Programs
Dancing Hands
Dancing Hands is a new percussion instrument that is being used with all ages. It comes packaged with a box of 10 pair of hand taps and an Activity Book and CD. It has been test-marketed over the past year in nursing home activity programs, occupational therapy and special education throughout Indiana and Ohio. Hand taps were created for music activity with children, but now they are finding their way into a wide variety of age groups and are being used in one-on-one and group therapy. The product has just been completed and is on now on the market, as of January 15, 2008.
Music Memories Energize the Soul.
I am not a therapist, nor am I a seasoned professional musician. I am an energetic entrepreneur with a soul full of music and a new percussion instrument. I made a discovery when I began visiting “the elderly” with music. Actually, it was something I already knew: Music is creative energy. Creative energy reaches the mind and soul. The mind and soul, in connection with the body can heal.
Dancing Hands is a percussion instrument that simulates the sound of tap dancing. I have been taking my box of hand taps to nursing homes for tapping sessions Many, who are in wheel chairs, are doing with their hands what they would like to be doing with their feet. Each one, of course, displays his or her own style. We play timeless tunes like, “Give My Regards to Broadway”, and “Little Liza Jane”. The sounds of tap bring back many memories of perseverance and energy in the challenging times of growing up in America in the 20s and 30s.
The person with rheumatoid arthritis is able to make music with very little effort. Another one with Alzheimers remembers the tunes and expresses her own inner rhythm. One with palsy is putting vibrato into her tapping expressions. A ninety-two year old man watches as everyone taps and then gets a far away look in his eye as he talks incessantly about so many things and then he taps lightly, stops, thinks, talks and taps some more. There is usually one “Shirley” in the group who was named after Shirley Temple and took tap dancing lessons as a little girl.
In test marketing Dancing Hands, I have been evaluating energy and focus levels in weekly tapping sessions one on one. Bill, age 80, is in a wheelchair. He has the habit of sitting in the hall whistling and sometimes tongue-clicking songs. They are songs he remembers from his past, like the theme song from Alfred Hitchcock. In the past, Bill had played the trombone. At one time, he did ballroom dancing with his wife.
Now I am sitting across from him, and we are dancing with our hands, tapping back and forth. I validate him, by copying his movements and then he tries to copy mine. When the music goes off, we tap back and forth in conversational patterns. We make eye contact. We laugh. His eyes sparkle. Mine do, too. Now, when his wife visits, she “dances” with him, as he sits alertly in his wheelchair bouncing the taps on the table top with her. Before, they only listened to music together. There was no interaction because his words didn’t makes sense most of the time. Now there is rhythmic conversation and the rhythm makes sense. There is a spark and it comes from deep within. Bill’s energy has increases. It is delightful to watch the interchange of a husband and wife with the language of movement that creates music and meaning.
Paulette is another 80 year old and has a three- year old mentality with poor hearing and eye sight. All day long she demands and takes from caregivers. There is constant complaining. It was my thought that perhaps she would like to be on the giving end. How frustrating it must be to be dependent mentally and physically for the essential things in life. She yelled at me first time I presented her with taps. I left and told her I would come back another time. Each time I came back, she was more interested in interacting, using the taps. Nursery Rhymes were “magic” in this case, because she knew them. One two, buckle my shoe. We would go back and forth in an interchange. She liked eye contact and the movement and sound of my taps around her on the table and sometimes a light tap on the head. Now a slight chuckle turns into more giggles as we tap-chat musically each week.

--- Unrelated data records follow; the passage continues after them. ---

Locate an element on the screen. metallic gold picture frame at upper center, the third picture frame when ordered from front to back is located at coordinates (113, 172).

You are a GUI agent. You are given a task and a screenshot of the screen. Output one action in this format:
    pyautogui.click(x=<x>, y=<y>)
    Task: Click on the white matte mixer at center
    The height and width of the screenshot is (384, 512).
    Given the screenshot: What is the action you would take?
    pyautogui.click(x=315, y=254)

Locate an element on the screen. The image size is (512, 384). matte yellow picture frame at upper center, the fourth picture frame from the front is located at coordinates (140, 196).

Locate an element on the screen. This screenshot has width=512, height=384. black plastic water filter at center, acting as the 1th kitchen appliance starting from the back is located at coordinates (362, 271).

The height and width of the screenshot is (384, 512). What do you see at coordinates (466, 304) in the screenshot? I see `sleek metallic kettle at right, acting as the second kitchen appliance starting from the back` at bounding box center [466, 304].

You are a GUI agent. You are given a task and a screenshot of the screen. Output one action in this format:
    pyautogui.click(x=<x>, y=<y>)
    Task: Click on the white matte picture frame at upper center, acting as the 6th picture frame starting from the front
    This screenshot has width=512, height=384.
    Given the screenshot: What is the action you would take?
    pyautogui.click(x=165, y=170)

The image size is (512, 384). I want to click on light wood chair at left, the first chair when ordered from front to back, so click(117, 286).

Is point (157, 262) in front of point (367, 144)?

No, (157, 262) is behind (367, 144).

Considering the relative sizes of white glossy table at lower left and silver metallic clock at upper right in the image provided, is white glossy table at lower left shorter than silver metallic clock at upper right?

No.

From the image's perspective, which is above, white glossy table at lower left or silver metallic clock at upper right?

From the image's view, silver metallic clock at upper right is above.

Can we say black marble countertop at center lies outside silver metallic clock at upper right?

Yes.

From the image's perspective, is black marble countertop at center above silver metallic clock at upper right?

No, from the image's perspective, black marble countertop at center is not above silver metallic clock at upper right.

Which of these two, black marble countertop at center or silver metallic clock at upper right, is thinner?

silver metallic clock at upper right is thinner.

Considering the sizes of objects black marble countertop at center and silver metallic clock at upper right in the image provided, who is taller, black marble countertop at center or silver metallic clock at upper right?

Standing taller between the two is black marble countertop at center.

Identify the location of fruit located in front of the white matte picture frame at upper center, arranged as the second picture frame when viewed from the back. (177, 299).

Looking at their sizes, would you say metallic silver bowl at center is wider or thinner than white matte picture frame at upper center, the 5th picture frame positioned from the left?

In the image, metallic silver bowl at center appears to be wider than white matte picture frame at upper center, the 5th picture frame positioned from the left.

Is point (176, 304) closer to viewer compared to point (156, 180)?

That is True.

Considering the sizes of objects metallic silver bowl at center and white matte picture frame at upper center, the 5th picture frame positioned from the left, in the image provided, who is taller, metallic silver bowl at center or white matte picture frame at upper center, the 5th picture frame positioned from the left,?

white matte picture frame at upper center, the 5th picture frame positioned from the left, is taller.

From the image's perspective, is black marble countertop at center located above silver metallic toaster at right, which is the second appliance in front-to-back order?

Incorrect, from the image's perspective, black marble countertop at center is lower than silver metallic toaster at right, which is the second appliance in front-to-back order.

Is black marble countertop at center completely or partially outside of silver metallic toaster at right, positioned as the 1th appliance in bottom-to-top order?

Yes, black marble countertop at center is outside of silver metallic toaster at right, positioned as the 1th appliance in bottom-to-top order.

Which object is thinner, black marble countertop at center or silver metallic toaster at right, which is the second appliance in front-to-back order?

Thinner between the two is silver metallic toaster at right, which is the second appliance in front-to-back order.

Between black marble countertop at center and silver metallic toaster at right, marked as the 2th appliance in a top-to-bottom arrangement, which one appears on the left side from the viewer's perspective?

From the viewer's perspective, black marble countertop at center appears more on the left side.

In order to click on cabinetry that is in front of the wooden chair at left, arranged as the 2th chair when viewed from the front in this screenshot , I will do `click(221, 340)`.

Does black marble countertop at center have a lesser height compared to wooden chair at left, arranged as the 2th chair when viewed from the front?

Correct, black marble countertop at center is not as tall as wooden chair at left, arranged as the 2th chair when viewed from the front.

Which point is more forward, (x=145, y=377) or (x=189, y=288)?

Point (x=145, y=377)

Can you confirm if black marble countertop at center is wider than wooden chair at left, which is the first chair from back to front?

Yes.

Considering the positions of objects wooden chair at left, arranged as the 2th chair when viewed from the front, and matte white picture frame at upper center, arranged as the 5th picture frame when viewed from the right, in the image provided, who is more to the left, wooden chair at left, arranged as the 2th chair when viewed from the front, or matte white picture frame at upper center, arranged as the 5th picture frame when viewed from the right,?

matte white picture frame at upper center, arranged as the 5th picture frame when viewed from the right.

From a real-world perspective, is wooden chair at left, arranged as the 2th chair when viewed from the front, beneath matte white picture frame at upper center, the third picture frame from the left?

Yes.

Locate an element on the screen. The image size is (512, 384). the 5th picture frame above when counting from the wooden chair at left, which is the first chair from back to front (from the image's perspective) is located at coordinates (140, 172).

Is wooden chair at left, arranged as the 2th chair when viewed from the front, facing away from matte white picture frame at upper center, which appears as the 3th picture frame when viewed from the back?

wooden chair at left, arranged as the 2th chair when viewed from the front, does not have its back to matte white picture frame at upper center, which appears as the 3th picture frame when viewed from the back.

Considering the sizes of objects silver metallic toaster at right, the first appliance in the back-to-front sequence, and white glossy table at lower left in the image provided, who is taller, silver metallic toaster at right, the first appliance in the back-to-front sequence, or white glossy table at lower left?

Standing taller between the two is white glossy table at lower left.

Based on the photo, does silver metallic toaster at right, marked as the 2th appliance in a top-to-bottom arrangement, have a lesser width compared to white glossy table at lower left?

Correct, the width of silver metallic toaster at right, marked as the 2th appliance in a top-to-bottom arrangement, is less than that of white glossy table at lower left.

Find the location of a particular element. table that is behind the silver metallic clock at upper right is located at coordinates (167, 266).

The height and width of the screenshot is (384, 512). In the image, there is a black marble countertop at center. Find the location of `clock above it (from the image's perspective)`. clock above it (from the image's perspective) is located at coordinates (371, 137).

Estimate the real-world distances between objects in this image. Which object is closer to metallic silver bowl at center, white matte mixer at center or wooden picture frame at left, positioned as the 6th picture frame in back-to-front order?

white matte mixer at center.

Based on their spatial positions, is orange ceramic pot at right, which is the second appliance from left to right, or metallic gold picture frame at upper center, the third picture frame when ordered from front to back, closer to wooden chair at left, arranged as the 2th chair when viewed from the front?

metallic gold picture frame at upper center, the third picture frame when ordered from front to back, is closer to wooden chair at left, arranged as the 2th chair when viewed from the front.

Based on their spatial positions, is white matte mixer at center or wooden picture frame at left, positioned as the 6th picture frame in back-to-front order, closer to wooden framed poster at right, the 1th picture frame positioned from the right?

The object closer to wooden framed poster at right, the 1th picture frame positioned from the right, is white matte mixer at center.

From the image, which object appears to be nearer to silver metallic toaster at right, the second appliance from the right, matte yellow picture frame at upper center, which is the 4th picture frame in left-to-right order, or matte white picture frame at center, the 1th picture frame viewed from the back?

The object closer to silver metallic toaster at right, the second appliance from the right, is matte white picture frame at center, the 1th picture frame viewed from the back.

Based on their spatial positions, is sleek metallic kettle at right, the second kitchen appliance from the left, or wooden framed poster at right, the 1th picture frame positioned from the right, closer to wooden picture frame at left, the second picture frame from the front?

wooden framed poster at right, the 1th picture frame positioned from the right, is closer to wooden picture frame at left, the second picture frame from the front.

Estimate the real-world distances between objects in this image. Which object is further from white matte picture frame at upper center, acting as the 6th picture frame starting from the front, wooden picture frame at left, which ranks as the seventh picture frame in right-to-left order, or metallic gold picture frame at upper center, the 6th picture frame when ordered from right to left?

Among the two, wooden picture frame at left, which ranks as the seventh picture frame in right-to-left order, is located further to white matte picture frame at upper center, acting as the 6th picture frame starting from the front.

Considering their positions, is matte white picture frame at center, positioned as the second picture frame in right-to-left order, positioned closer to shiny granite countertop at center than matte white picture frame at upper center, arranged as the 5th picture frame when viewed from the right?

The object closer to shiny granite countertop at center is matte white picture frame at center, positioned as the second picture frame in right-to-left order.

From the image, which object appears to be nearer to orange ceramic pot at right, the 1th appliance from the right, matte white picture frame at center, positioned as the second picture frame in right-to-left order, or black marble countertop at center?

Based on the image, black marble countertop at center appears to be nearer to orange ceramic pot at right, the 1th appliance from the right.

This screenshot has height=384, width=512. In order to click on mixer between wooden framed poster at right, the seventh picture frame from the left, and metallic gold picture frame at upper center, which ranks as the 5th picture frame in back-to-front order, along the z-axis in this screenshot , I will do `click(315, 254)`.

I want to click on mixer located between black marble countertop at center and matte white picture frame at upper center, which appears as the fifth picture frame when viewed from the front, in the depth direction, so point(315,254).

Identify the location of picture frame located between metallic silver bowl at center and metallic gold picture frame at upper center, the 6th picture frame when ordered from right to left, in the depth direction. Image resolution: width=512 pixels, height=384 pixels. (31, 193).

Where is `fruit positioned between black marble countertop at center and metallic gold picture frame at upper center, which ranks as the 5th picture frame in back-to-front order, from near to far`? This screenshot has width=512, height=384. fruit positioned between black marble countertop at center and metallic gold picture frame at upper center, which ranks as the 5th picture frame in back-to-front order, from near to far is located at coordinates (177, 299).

I have seen the helpless and the hopeless sitting in rooms and meandering the hall ways of nursing homes. They need to know that there is still life within. It just needs a little stirring. I have a passion to see deep smiles on people’s faces; smiles that come from the heart.
“Music has to come from the heart,” says Ted, my 92 year old pastor friend in a wheelchair. “Anytime you tap with your hands or your feet, you have to have it in your heart. You have to get tuned in.”
Yes, Ted, it truly is more than just noise. Setting aside performance and perfection aside for a while, and making music for pure enjoyment exudes a colorful rendition of the energy within. What is within must be released for the sake of becoming whole and healthy. There is music in every one of us, no matter what our age is. It is begging to come out.
Laurie Lunsford, entrepreneur and author, graduated from Ball State University in Muncie, Indiana. She is a certified art educator and has her Master of Arts degree in Education. She has been involved in educating children in a variety of settings for 35 years. Most of her teaching has been in the arts. In recent years, she has put extended time into nursing homes, for the purpose of bringing fun and energy to the elderly. She has three grown sons.
She is the originator and CEO of Dancing Hands LLC, “Tap Dancing Rhythm for Your Hands”.